I admire Perahia and Schiff very much, but don't you think that Gould is better at displaying Bach's polyphony? In my case when I listen to Perahia or Schiff I feel like I'm listening to 4 voices mixed together while with Gould it's each voice separately move forward.

About complaints, I do think that sometimes Gould played Bach too quickly, like in some Preludes and Fugues from the WTC, Book II.


----------



## millionrainbows (Jun 23, 2012)

Arrau1233 said:


> It's indeed incredible. I have the Richter recordings of the Händel Suites, but haven't listened to them yet, now I can't wait.
> 
> What other slow and reflective recordings of Gould do you enjoy? I still have a lot to listen to, but for example the Contrapunctus I and XIV from the Art of Fugue comes to mind. Gould plays them so profoundly and reflectively. Shame that he didn't record the complete Art of Fugue.
> 
> What else do you know about Gould's piano? I'm very interested in it and in why it sounded like it did, because I feel like a big part of his style comes from the particular piano that he chose. Also I feel like the microphones were put very close to the strings when they were recording.


I know that he liked an old Chickering.He liked certain model Steinways. I got most of this from reading the Columbia LP liner notes, if you can find them.


----------



## SONNET CLV (May 31, 2014)

Some of you know already I'm a Glenn Gould fan. One who actually hums along when listening to Gould play, or to his handful of compositions, my favorite of which remains his "So You Want To Write A Fugue?" to which I sing along. You can find his original music on the album _Glenn Gould: The Composer_ (Sony Classical ‎- SK 47184) which features, among other pieces, a Madrigal, a String Quartet, a Sonata for Bassoon and Piano, and an unfinished Piano Sonata.
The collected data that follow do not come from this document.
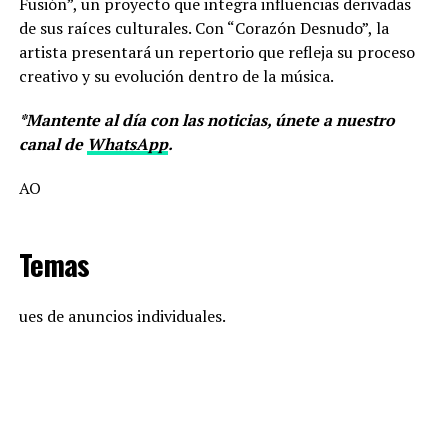
Fusión”, un proyecto que integra influencias derivadas
de sus raíces culturales. Con “Corazón Desnudo”, la
artista presentará un repertorio que refleja su proceso
creativo y su evolución dentro de la música.
*Mantente al día con las noticias, únete a nuestro
canal de
WhatsApp
.
AO
Temas
ues de anuncios individuales.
My devotion shows as well by my current Gould disc collection. A few years back I invested in the mega-box _Glenn Gould Remastered - The Complete Columbia Album Collection_ (Sony Classical ‎- 88875032222), 81 CDs, even though I had most of the material from its original release. But the word "remastered" sold me on the set. Afterall, maybe the humming was even clearer in the remastered set, and with Gould you get two performances, the one he plays and the one he hums, and I don't want to miss a thing.









A real favorite disc of Gould's in my collection is his _The Young Maverick / Le Jeune Original_ (CBC Records ‎- PSCD20306) a six disc collection with a set of _Goldberg Variations_ and other Bach works, Beethoven concertos and sonatas and other works, and even music from the 2nd Viennese School -- you know, those guys Schoenberg, Berg, and Webern. These are Canadian broadcast recordings. Special stuff!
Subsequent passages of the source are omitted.